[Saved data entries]
════════════════════

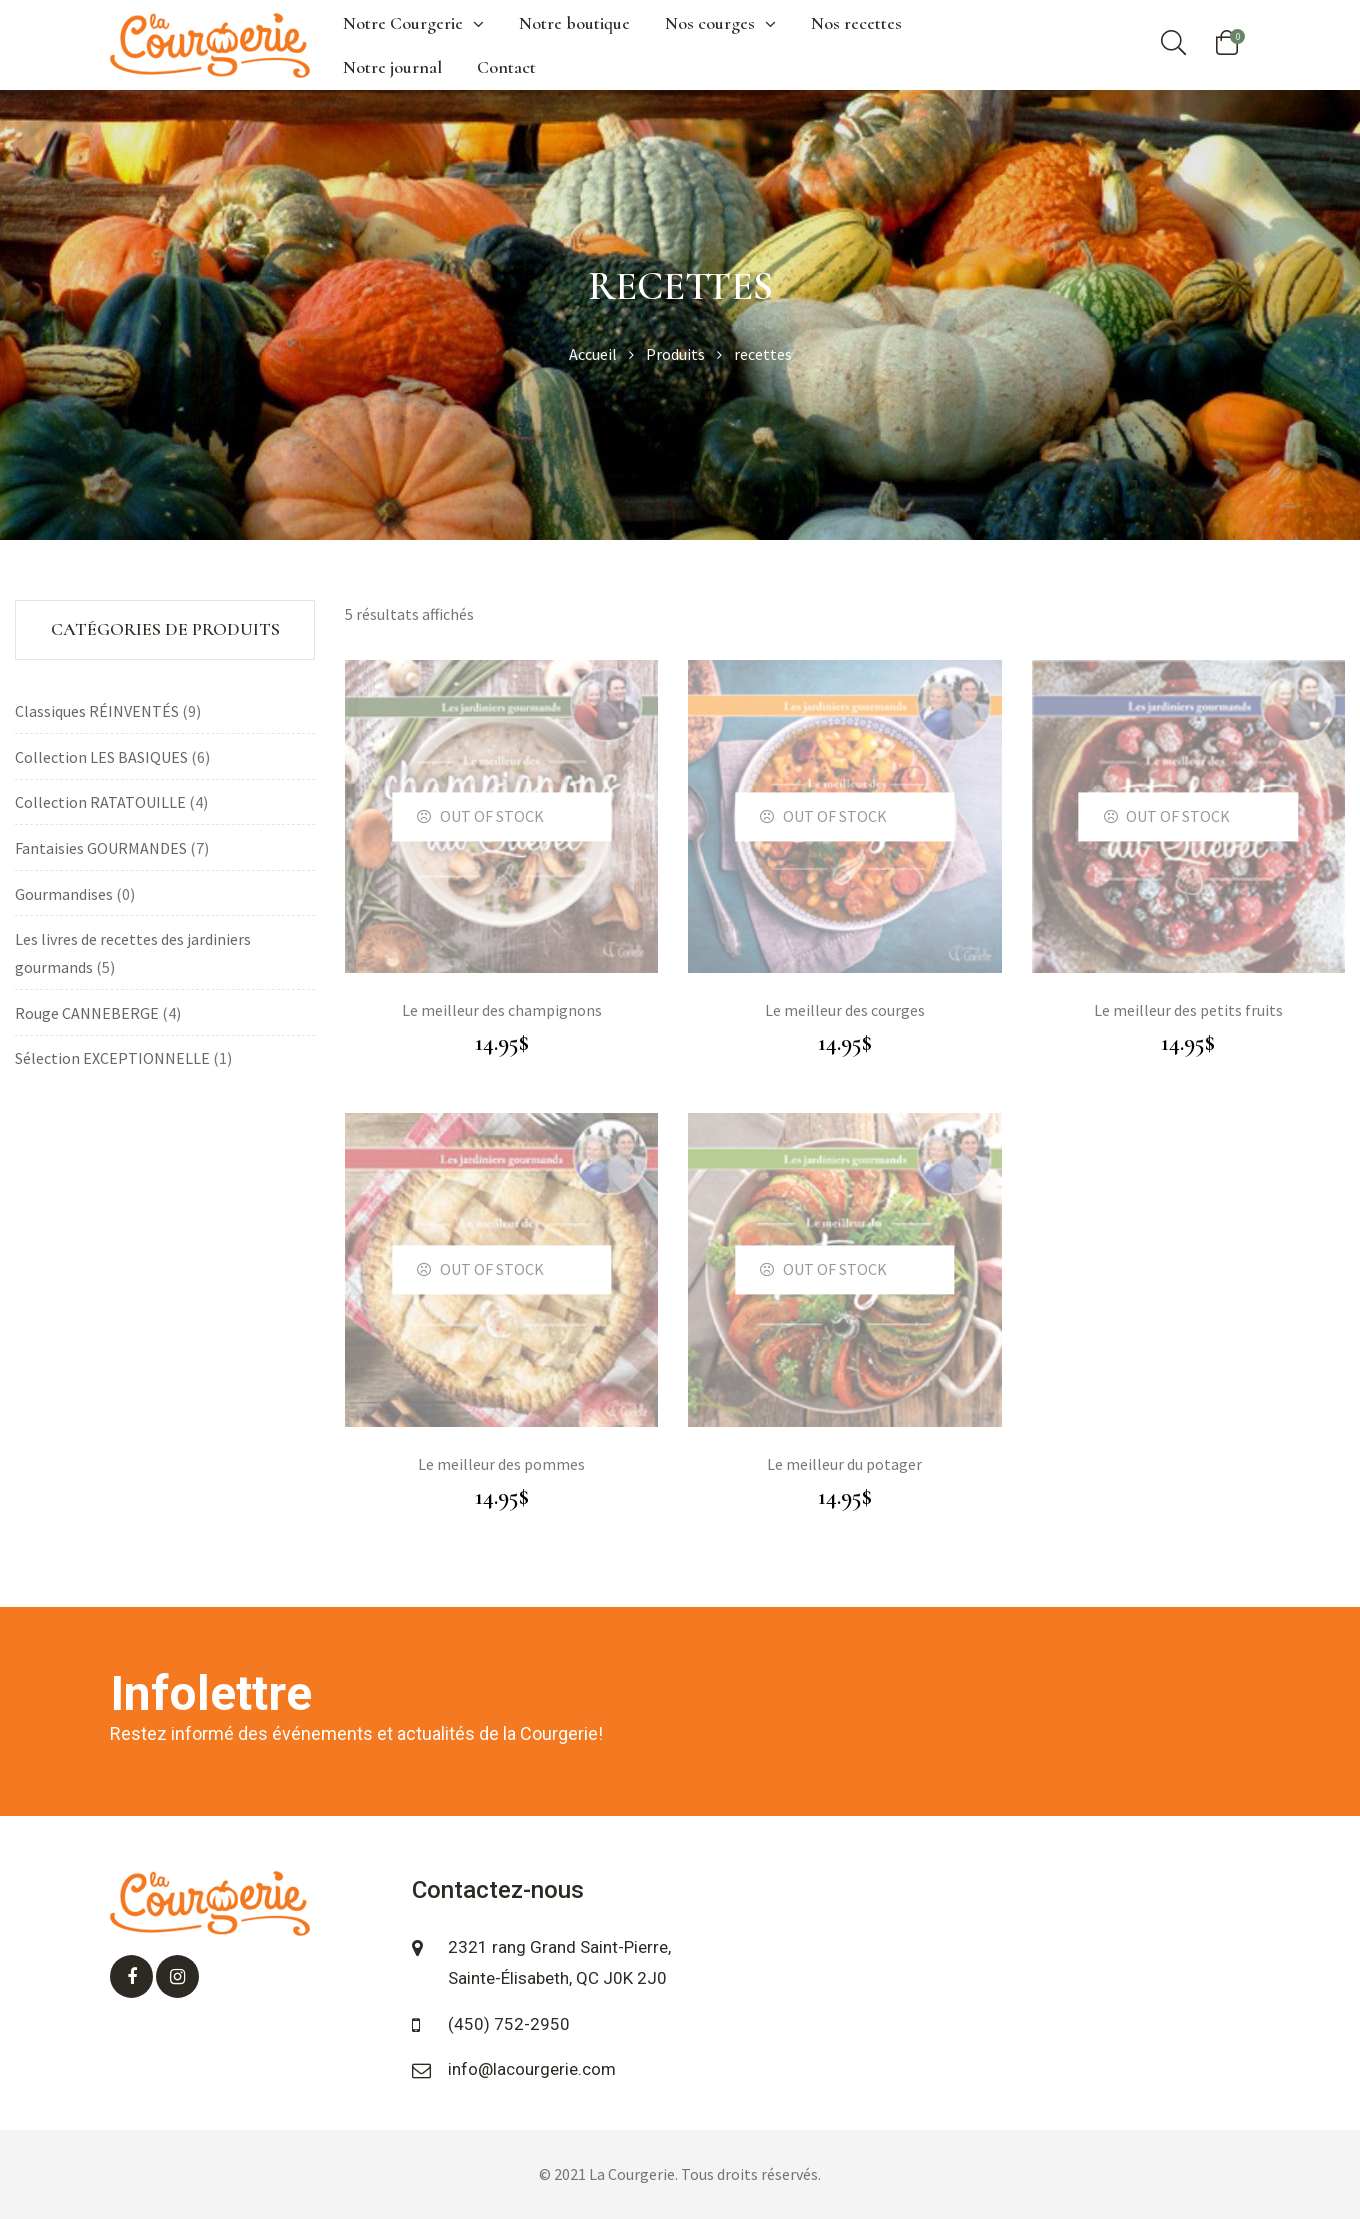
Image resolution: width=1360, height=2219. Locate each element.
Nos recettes (856, 23)
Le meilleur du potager (844, 1464)
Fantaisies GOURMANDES (101, 848)
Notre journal (392, 67)
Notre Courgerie (413, 23)
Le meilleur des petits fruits (1188, 1010)
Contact (506, 67)
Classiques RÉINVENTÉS (97, 711)
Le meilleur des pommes (501, 1464)
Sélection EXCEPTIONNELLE (112, 1058)
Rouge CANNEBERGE (87, 1013)
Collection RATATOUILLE (100, 802)
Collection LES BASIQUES (101, 757)
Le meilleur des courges (845, 1010)
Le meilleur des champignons (502, 1010)
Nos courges (720, 23)
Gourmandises (64, 894)
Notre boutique (574, 23)
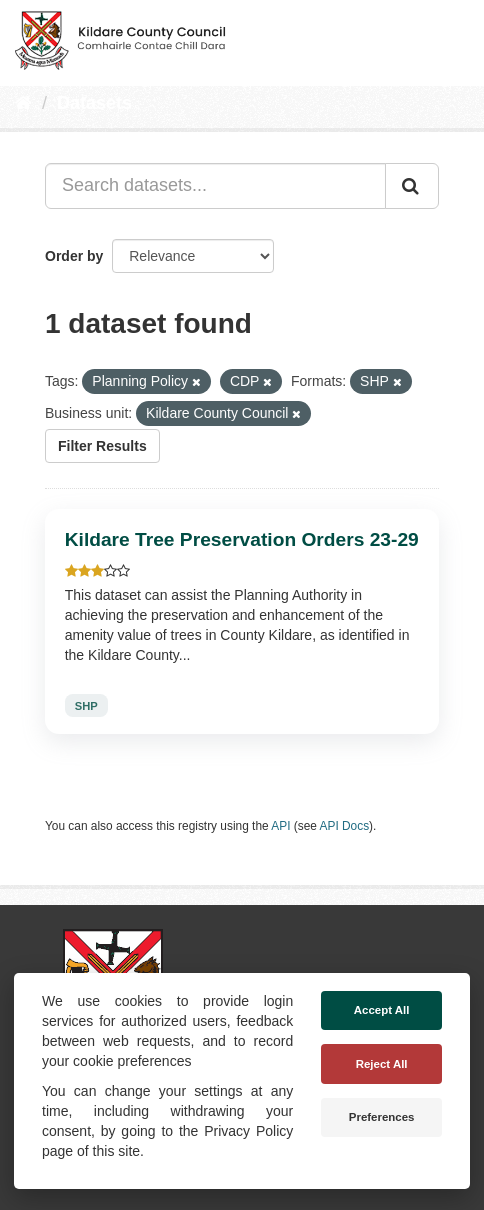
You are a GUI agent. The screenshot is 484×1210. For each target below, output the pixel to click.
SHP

════════════════════

▶ Work task
Retype each line of the records exactly as it reads; no pictures belong in the copy.

▶ Result of this exercise
Image resolution: width=1360, height=2219. Locate each element.
Nos recettes (856, 23)
Le meilleur du potager (844, 1464)
Fantaisies GOURMANDES (101, 848)
Notre journal (392, 67)
Notre Courgerie (413, 23)
Le meilleur des petits fruits (1188, 1010)
Contact (506, 67)
Classiques RÉINVENTÉS (97, 711)
Le meilleur des pommes (501, 1464)
Sélection EXCEPTIONNELLE (112, 1058)
Rouge CANNEBERGE (87, 1013)
Collection RATATOUILLE (100, 802)
Collection LES BASIQUES (101, 757)
Le meilleur des courges (845, 1010)
Le meilleur des champignons (502, 1010)
Nos courges (720, 23)
Gourmandises (64, 894)
Notre boutique (574, 23)
You are a GUI agent. The screenshot is 484×1210. For each target below, output the pixel to click.
SHP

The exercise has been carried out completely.